The tutorial will consist of the following parts: (1) Introduction and overview of the generative AI landscape, (2) Technical and ethical challenges with generative AI, and (3) Solutions for alleviating the challenges with real-world use cases and case studies (including practical challenges and lessons learned in industry).

Please see the webpage of our recent ICML/KDD/FAccT tutorial, https://sites.google.com/view/responsible-gen-ai-tutorial for a more detailed outline and description of this talk.

Background Knowledge:

The goal of the tutorial is to highlight the key responsible AI challenges associated with generative AI models and applications, present practical solution approaches / guidelines for applying responsible AI techniques effectively, and discuss lessons learned from deploying responsible AI approaches for generative AI applications across industries.

The attendees will learn about the foundations and the applications of responsible AI techniques for generative AI models and systems in industry, real-world LLM use cases (e.g., evaluating LLMs for robustness, security, etc. using open source tools such as https://github.com/fiddler-labs/fiddler-auditor), practical solution approaches / guidelines for applying responsible AI techniques effectively, and lessons learned from deploying responsible AI approaches for generative AI applications in practice.

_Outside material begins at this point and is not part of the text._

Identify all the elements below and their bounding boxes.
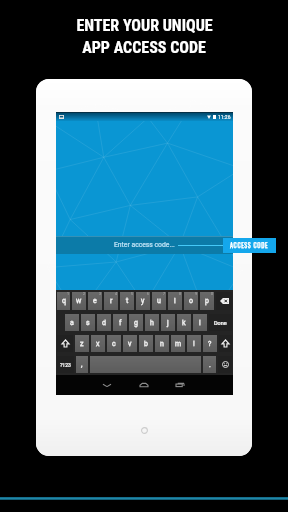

This tutorial is aimed at attendees with a wide range of interests and backgrounds, including practitioners interested in implementing responsible AI tools for various generative AI applications. We will not assume any prerequisite knowledge, and present the advances, challenges, and opportunities of responsible generative AI by building intuition to ensure that the material is accessible to all ODSC attendees.

Bio: 

Krishnaram Kenthapadi is the Chief AI Officer & Chief Scientist of Fiddler AI, an enterprise startup building a responsible AI and ML monitoring platform. Previously, he was a Principal Scientist at Amazon AWS AI, where he led the fairness, explainability, privacy, and model understanding initiatives in the Amazon AI platform. Prior to joining Amazon, he led similar efforts at the LinkedIn AI team, and served as LinkedIn’s representative in Microsoft’s AI and Ethics in Engineering and Research (AETHER) Advisory Board. Previously, he was a Researcher at Microsoft Research Silicon Valley Lab. Krishnaram received his Ph.D. in Computer Science from Stanford University in 2006. He serves regularly on the senior program committees of FAccT, KDD, WWW, WSDM, and related conferences, and co-chaired the 2014 ACM Symposium on Computing for Development. His work has been recognized through awards at NAACL, WWW, SODA, CIKM, ICML AutoML workshop, and Microsoft’s AI/ML conference (MLADS). He has published 50+ papers, with 7000+ citations and filed 150+ patents (70 granted). He has presented tutorials on privacy, fairness, explainable AI, model monitoring, responsible AI, and generative AI at forums such as ICML, KDD, WSDM, WWW, FAccT, and AAAI, given several invited industry talks, and instructed a course on responsible AI at Stanford.